Global Research even had a screenshot of the Twitter exchange from Sept. 30, and indeed, there we found, “DART teams were notified months ago they would be activated in October. Timing seems weird. Source: current DART member.”

The tweets are authentic.

What’s lacking is anything of substance behind them.

We spoke to Ed Castillo, president of Golden State FIRE EMS. Castillo was regretful.

“A couple of EMS guys were talking about conspiracy theories,” Castillo said. “There are no facts to support it. It can be written off as a couple of guys shooting the breeze.”

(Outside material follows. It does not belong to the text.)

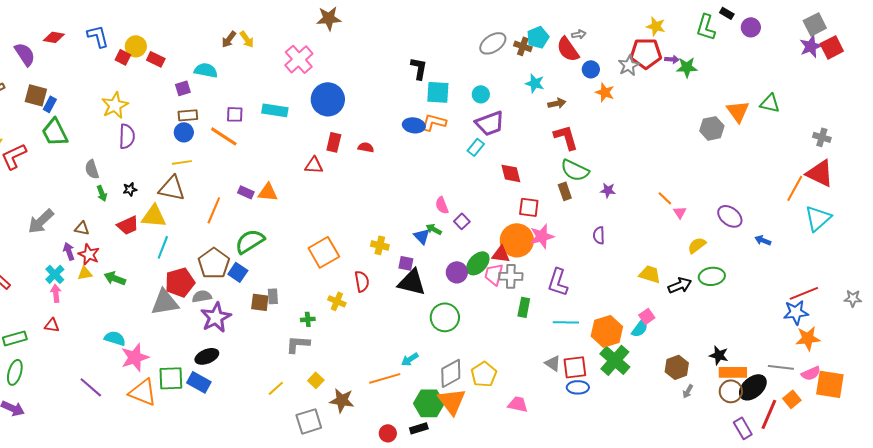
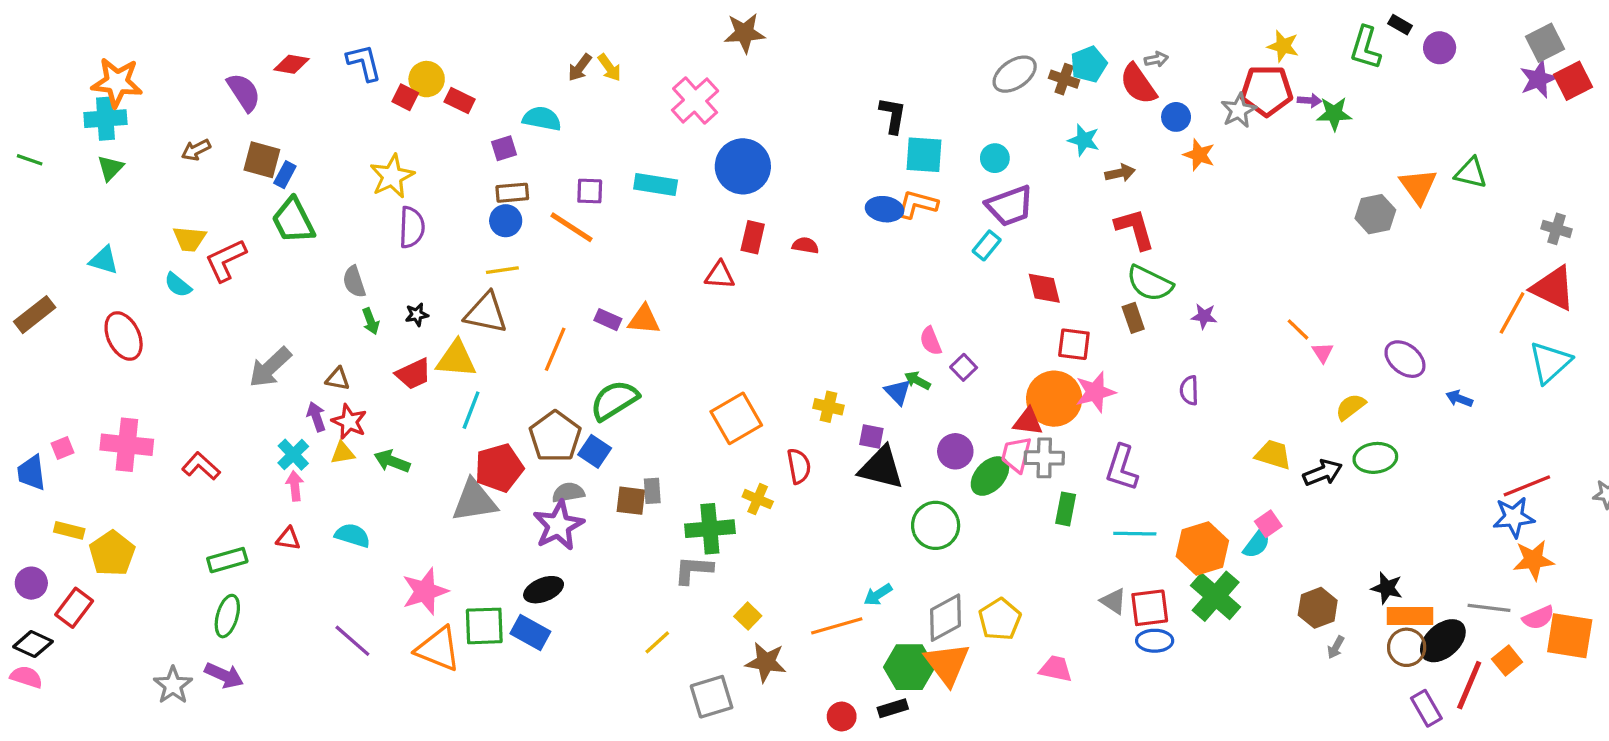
green ellipse: (478, 263) -> (990, 476), moved
gray semicircle: (202, 296) -> (568, 492), moved
green cross: (308, 319) -> (710, 529), size x2.0
cyan semicircle: (115, 338) -> (352, 535), moved
yellow square: (316, 380) -> (748, 616), moved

Golden State is based in Woodland Hills, Calif. Among other services, it contracts with Hollywood film companies to have a medical team on hand when they shoot stunt sequences.

Castillo said the company’s only goal now is to “extinguish the flames” and stop hearing from conspiracy theorists.

“These guys came out of the woodwork left and right,” Castillo said. “We had to tear down our Twitter account. Now we’re just sticking to Facebook and our Web page. We just want to get back to work.”

The Golden State tweets might have been vacuous blather taken as reality, but the Global Research and Brittany posts went beyond even what the tweets said. Their reference to a “large government supplier of emergency response products” seems to have greatly reimagined Golden State’s line of work.

To write about “the Disaster Assistance Response Team” as a singular entity also seems odd. Such a name applies generically to any group that jumps in to help in a disaster.

Brittany doesn’t write definitively that these theories are accurate but closed her article on a note of fear.

“Maybe the current administration needs this to happen so martial law can be declared, guns can be seized and the populace can be controlled. Once that happens … game over.”

Our ruling

Brittany passed along as fact that a government supplier knew that emergency responders had been told well in advance to get ready for Ebola. The rumor was based on tweets from a private California medical and safety services company, which now says the tweets were based on nothing.

The reckless use of implausible assertions earns this claim Pants on Fire.